Segment Open

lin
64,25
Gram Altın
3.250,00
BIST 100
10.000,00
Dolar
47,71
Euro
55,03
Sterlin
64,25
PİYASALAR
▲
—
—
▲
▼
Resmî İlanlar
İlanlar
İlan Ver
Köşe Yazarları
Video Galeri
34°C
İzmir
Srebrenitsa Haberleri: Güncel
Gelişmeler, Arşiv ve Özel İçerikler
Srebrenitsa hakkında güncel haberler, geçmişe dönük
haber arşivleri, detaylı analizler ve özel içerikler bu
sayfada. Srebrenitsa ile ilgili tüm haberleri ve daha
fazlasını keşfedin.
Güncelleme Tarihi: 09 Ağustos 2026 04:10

Segment Closed
Segment Open

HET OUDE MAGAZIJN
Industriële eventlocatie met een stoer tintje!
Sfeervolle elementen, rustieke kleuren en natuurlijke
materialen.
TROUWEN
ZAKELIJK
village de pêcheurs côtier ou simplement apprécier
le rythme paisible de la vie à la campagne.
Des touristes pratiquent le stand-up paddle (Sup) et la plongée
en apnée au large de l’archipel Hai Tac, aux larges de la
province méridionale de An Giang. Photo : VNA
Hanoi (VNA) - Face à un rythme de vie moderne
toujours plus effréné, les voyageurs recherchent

Segment Closed

Task brief: Look through the entries above for the word "Srebrenitsa". Copy every line where it shows up.

Output:
Srebrenitsa Haberleri: Güncel
Srebrenitsa hakkında güncel haberler, geçmişe dönük
sayfada. Srebrenitsa ile ilgili tüm haberleri ve daha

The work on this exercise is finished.